▶ [Extracted records]:
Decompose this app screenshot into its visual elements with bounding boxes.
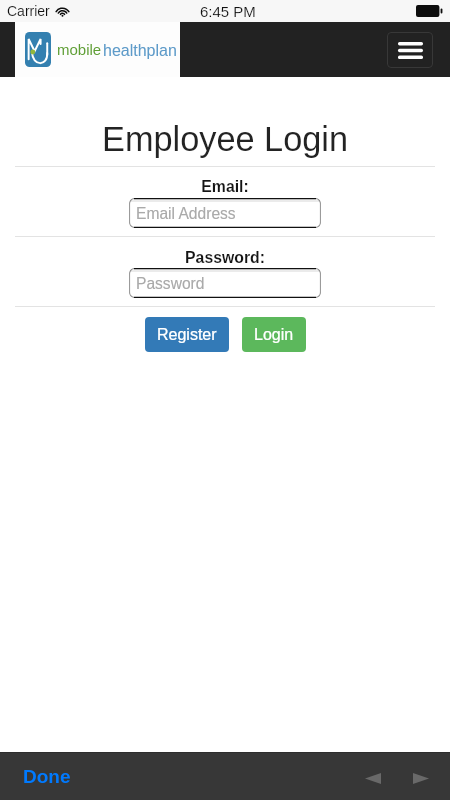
button[interactable]: Login [242,317,306,352]
button[interactable]: Register [145,317,229,352]
staticText: Email: [0,178,450,196]
button[interactable]: Next field [405,762,437,794]
staticText: 6:45 PM [200,3,256,20]
staticText: Done [23,766,71,787]
button[interactable]: Menu [387,32,433,68]
button[interactable]: Done [23,766,71,787]
staticText: Email Address [136,205,236,222]
button[interactable]: Password [129,268,321,298]
staticText: Carrier [7,3,50,19]
staticText: Login [254,326,294,344]
staticText: Employee Login [0,120,450,158]
staticText: healthplan [103,42,177,60]
staticText: mobile [57,41,102,58]
button[interactable]: mobile healthplan home [15,22,180,77]
staticText: Password [136,275,205,292]
staticText: Password: [0,249,450,267]
button[interactable]: Previous field [357,762,389,794]
staticText: Register [157,326,217,344]
button[interactable]: Email Address [129,198,321,228]
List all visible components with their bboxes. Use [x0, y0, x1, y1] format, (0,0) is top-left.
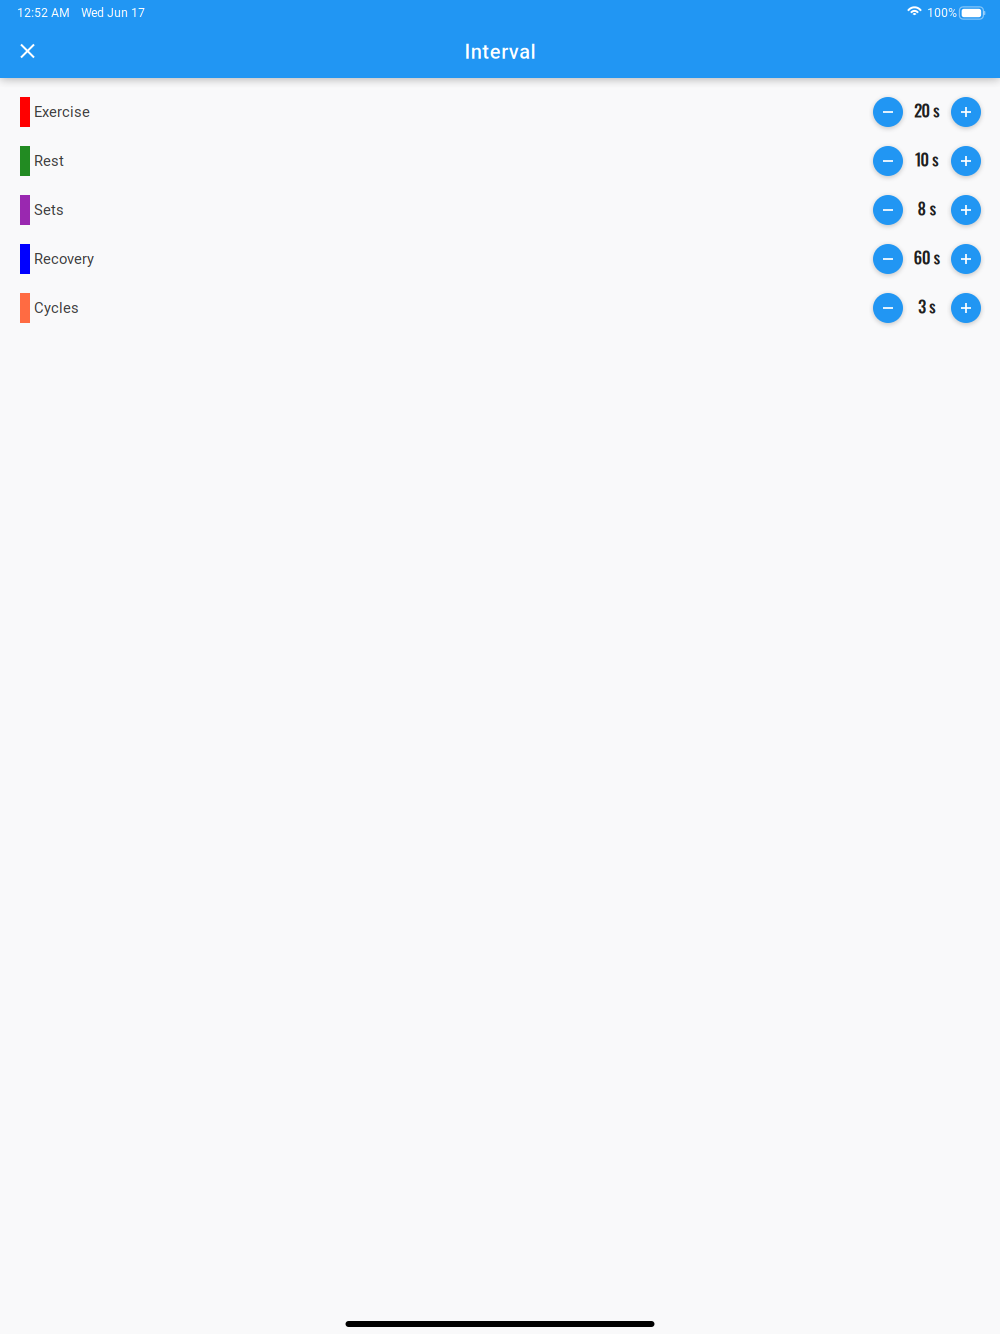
button[interactable]: Increase — [951, 97, 981, 127]
staticText: 20 s — [914, 98, 940, 122]
staticText: Exercise — [34, 103, 90, 121]
button[interactable]: Increase — [951, 195, 981, 225]
staticText: 8 s — [918, 196, 936, 220]
staticText: Cycles — [34, 299, 79, 317]
button[interactable]: Decrease — [873, 195, 903, 225]
button[interactable]: Decrease — [873, 293, 903, 323]
button[interactable]: Increase — [951, 244, 981, 274]
button[interactable]: Decrease — [873, 146, 903, 176]
button[interactable]: Close — [6, 29, 50, 73]
button[interactable]: Decrease — [873, 244, 903, 274]
button[interactable]: Increase — [951, 146, 981, 176]
staticText: Sets — [34, 201, 64, 219]
button[interactable]: Increase — [951, 293, 981, 323]
staticText: Wed Jun 17 — [81, 6, 145, 20]
button[interactable]: Decrease — [873, 97, 903, 127]
staticText: Recovery — [34, 250, 94, 268]
staticText: 12:52 AM — [17, 6, 69, 20]
staticText: Interval — [464, 40, 536, 64]
staticText: 100% — [927, 6, 957, 20]
staticText: Rest — [34, 152, 64, 170]
staticText: 3 s — [918, 294, 936, 318]
staticText: 60 s — [913, 245, 941, 269]
staticText: 10 s — [915, 147, 939, 171]
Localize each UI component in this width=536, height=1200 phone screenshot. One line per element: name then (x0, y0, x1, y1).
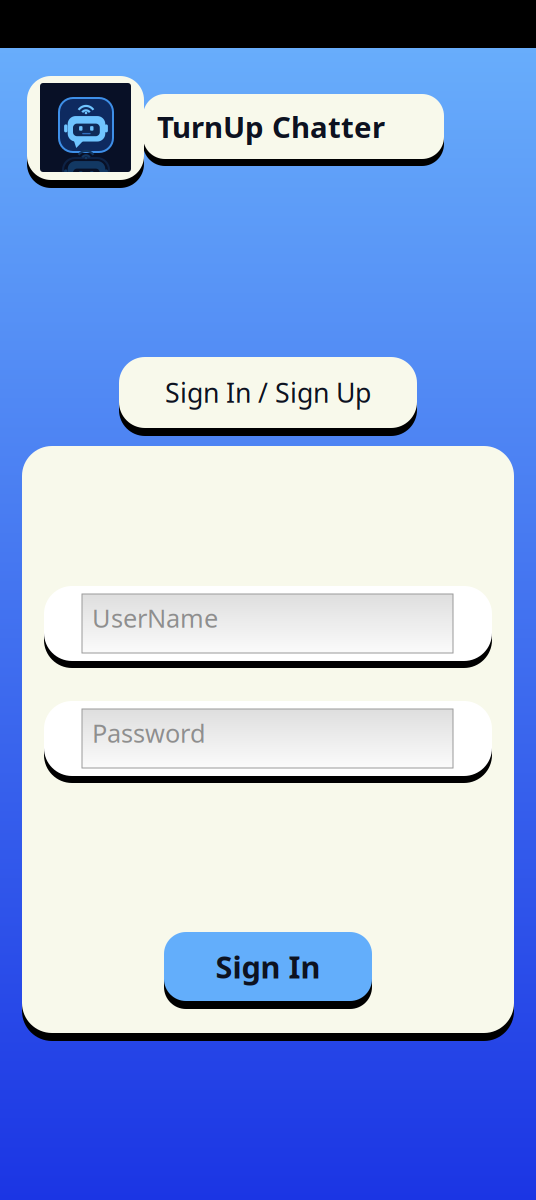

▶ [Task directions]: Give back each entry exactly as it appears. Leave pictures out.

▶ [Result of the task]:
Decompose this app screenshot into its visual elements with bounding boxes.
button[interactable]: Login [242,317,306,352]
button[interactable]: Register [145,317,229,352]
staticText: Email: [0,178,450,196]
button[interactable]: Next field [405,762,437,794]
staticText: 6:45 PM [200,3,256,20]
staticText: Done [23,766,71,787]
button[interactable]: Menu [387,32,433,68]
button[interactable]: Done [23,766,71,787]
staticText: Email Address [136,205,236,222]
button[interactable]: Password [129,268,321,298]
staticText: Carrier [7,3,50,19]
staticText: Login [254,326,294,344]
staticText: Employee Login [0,120,450,158]
staticText: healthplan [103,42,177,60]
staticText: mobile [57,41,102,58]
button[interactable]: mobile healthplan home [15,22,180,77]
staticText: Password [136,275,205,292]
staticText: Password: [0,249,450,267]
button[interactable]: Previous field [357,762,389,794]
staticText: Register [157,326,217,344]
button[interactable]: Email Address [129,198,321,228]
List all visible components with their bboxes. Use [x0, y0, x1, y1] format, (0,0) is top-left.
button[interactable]: Increase — [951, 97, 981, 127]
staticText: 20 s — [914, 98, 940, 122]
staticText: Exercise — [34, 103, 90, 121]
button[interactable]: Increase — [951, 195, 981, 225]
staticText: 8 s — [918, 196, 936, 220]
staticText: Cycles — [34, 299, 79, 317]
button[interactable]: Decrease — [873, 195, 903, 225]
button[interactable]: Decrease — [873, 293, 903, 323]
button[interactable]: Increase — [951, 244, 981, 274]
button[interactable]: Decrease — [873, 146, 903, 176]
button[interactable]: Close — [6, 29, 50, 73]
button[interactable]: Decrease — [873, 244, 903, 274]
button[interactable]: Increase — [951, 146, 981, 176]
staticText: Sets — [34, 201, 64, 219]
button[interactable]: Increase — [951, 293, 981, 323]
staticText: Wed Jun 17 — [81, 6, 145, 20]
button[interactable]: Decrease — [873, 97, 903, 127]
staticText: Recovery — [34, 250, 94, 268]
staticText: 12:52 AM — [17, 6, 69, 20]
staticText: Interval — [464, 40, 536, 64]
staticText: 100% — [927, 6, 957, 20]
staticText: Rest — [34, 152, 64, 170]
staticText: 3 s — [918, 294, 936, 318]
staticText: 60 s — [913, 245, 941, 269]
staticText: 10 s — [915, 147, 939, 171]
Localize each UI component in this width=536, height=1200 phone screenshot. One line per element: name then (x0, y0, x1, y1).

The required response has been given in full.